2-time Olympic 1500 medallist Nick Willis (l) and his coach Ron Warhurst (r) crashed Wyner’s rehearsal dinner in 2018

“This is oxygen uptake / race pace work and you get some hard anaerobic effort that trains your muscles to process lactate and fosters mental toughness, and it fortifies your bicarbonate buffering system,” said John. “It’s a real knee grabber, so don’t go to the well too often with it unless you’re naturally very talented in the middle distances and can recover quickly from these hard workouts.”

If we were coaching you, we obviously wouldn’t be limited to just three workouts. So the next week, we’d probably have you do the following workout which is similar to the one above (and similar to Coogan’s 12 x 400 with 90 seconds rest) – 8 x 400 at mile pace (starting slower) with 60 seconds rest. Now that’s pretty advanced. Younger runners or advanced runners early in the season might want to do it with 90 seconds rest or break it up into sets of 3, 3 and 2 x 400.

We’d recommend alternating those workouts every other week so at most every three weeks you are repeating the same workout.

“(5 x  2 minutes on /off) is better than doing the quarters as long as you add that speed maintenance after it because you’re maintaining the rhythm longer and working more on oxygen uptake, and with the faster 150s or 200s added at the end, you get to recruit those quick twitch fibers,” said John. In actuality, we didn’t do that 5 x 2 minutes workout that often at Cornell. The signature mile workout we used and one that is amazingly good at predicting how fast you’ll run in the mile is as follows…

The “Cornell” Mile Workout

Let’s call it the Cornell Mile Workout but we certainly didn’t invent the workout.

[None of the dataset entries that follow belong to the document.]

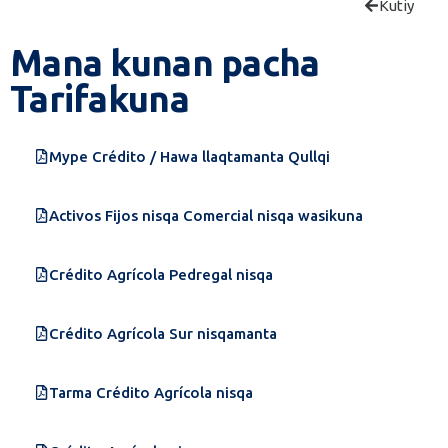
Kutiy
Mana kunan pacha
Tarifakuna
Mype Crédito / Hawa llaqtamanta Qullqi
Activos Fijos nisqa Comercial nisqa wasikuna
Crédito Agrícola Pedregal nisqa
Crédito Agrícola Sur nisqamanta
Tarma Crédito Agrícola nisqa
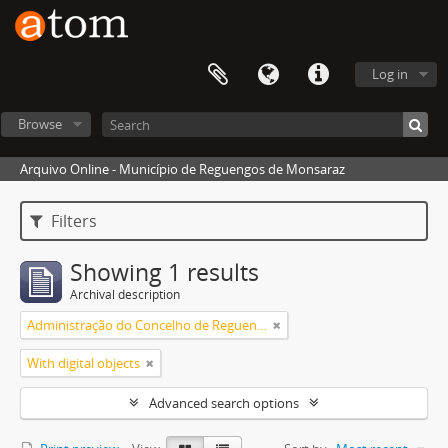
Log in
Browse
Arquivo Online - Município de Reguengos de Monsaraz
Filters
Showing 1 results
Archival description
Administração do Concelho de Reguengos
With digital objects
Advanced search options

John can’t remember where he heard it, but he remembers reading that the Soviet Union did it during the 1970s (remember Kazankina’s world records?) and that it might have originally come from Horwill’s “5-pace system.”

2 sets of (400 at mile pace, 45 seconds rest, 800 at mile pace, 90 seconds rest, 300 at mile pace). After the first set, take a 4.5 minutes walk/jog rest and repeat. Run the first set a little slower than goal mile pace the first time you try it. Whatever pace you average on this bad boy is almost exactly what you’ll run in the 1,500.

I can’t believe I just gave out one of our favorite workouts for free in our second column. Oh well. 😉 But that’s super-hard and kind of advanced and is more of a race simulator. We only did it three times a year (during indoors and outdoors combined).